Damn, o quarto álbum, saiu na sexta-feira santa e deu que fazer no feriado. Houve quem não dormisse à espera que o álbum chegasse às plataformas de streaming, os novos postos de escuta na era da desmaterialização. Num dia sem notícias, Lamar foi o acontecimento nas redes sociais. Desmultiplicaram-se as partilhas, os comentários, as várias interpretações sobre as diferentes camadas de um álbum onde, para se ter ideia da importância adquirida, a participação de Bono é uma nota de rodapé.
Não é necessário recuar muitos anos no tempo para reencontrar um mundo onde os U2, Coldplay, Madonna, os Red Hot Chili Peppers, os Pearl Jam ou os Oasis faziam despertar este tipo de curiosidade e apetite popular.
Tal como Kanye West, Drake, Beyoncé ou Bruno Mars, Kendrick Lamar é um dos rostos da mudança.
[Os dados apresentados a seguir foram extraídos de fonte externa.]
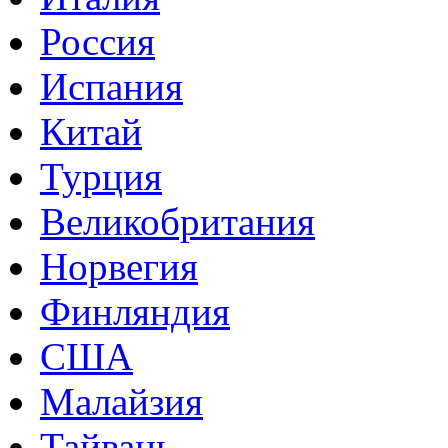
Россия
Испания
Китай
Турция
Великобритания
Норвегия
Финляндия
США
Малайзия
Тайвань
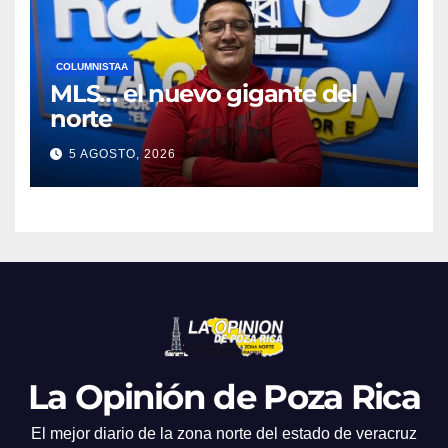
COLUMNISTAA
MLS… el nuevo gigante del
norte
5 AGOSTO, 2026
La Opinión de Poza Rica
El mejor diario de la zona norte del estado de veracruz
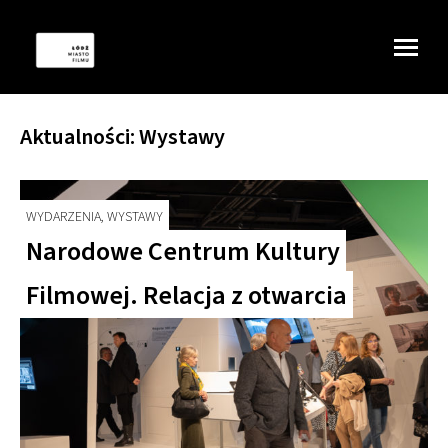
Aktualności:
Wystawy
WYDARZENIA, WYSTAWY
Narodowe Centrum Kultury
Filmowej. Relacja z otwarcia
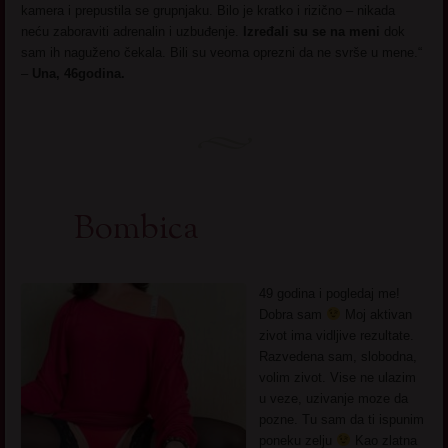
kamera i prepustila se grupnjaku. Bilo je kratko i rizično – nikada
neću zaboraviti adrenalin i uzbuđenje.
Izređali su se na meni
dok
sam ih naguženo čekala. Bili su veoma oprezni da ne svrše u mene.“
–
Una, 46godina.
Bombica
49 godina i pogledaj me!
Dobra sam
Moj aktivan
zivot ima vidljive rezultate.
Razvedena sam, slobodna,
volim zivot. Vise ne ulazim
u veze, uzivanje moze da
pozne. Tu sam da ti ispunim
poneku zelju
Kao zlatna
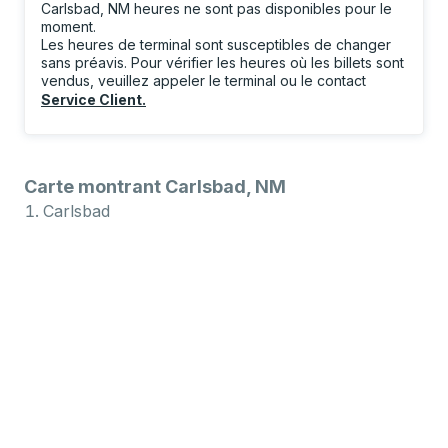
Carlsbad, NM heures ne sont pas disponibles pour le
moment.
Les heures de terminal sont susceptibles de changer
sans préavis. Pour vérifier les heures où les billets sont
vendus, veuillez appeler le terminal ou le contact
Service Client
.
Carte montrant Carlsbad, NM
Carlsbad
E apesar de ser um cabeça de cartaz incontestável, reforçado ainda este fim de semana pela presença em Coachella, um campeão de vendas e de escutas em streaming, continua a parecer uma pessoa normal de 1,65. Magro, casado e com o aspeto de quem podia ser confidente e amigo sempre à mão.
Natural de uma cidades mais perigosas do mundo, Compton, na Califórnia, é a voz de um povo descontente e receoso da América de Trump mas fá-lo sem gestos panfletários ou posicionamentos políticos. Lamar fala do mundo a partir do seu mundo e conta histórias da rua e dos pares, dessacralizando a ideia do rapper inatingível e maior que a vida.
Para as gerações «maduras», Bob Dylan e Bruce Springsteen são símbolos do sonho americano. De um país livre, aberto, educado e até literato. Lamar arrisca-se a ser o senhor que se segue neste fio condutor histórico, beneficiando de um contexto favorável a que o hip hop seja a música mais ouvida no presente, mas também contribuindo para adicionar novas camadas de pensamento e ação.
Kendrick Lamar pode fugir mas não se esconde da autoridade adquirida. Para aqueles que chegam de novo, sobretudo, mas também eles um dia hão-de ser adultos. E arriscam-se a ser bem educados.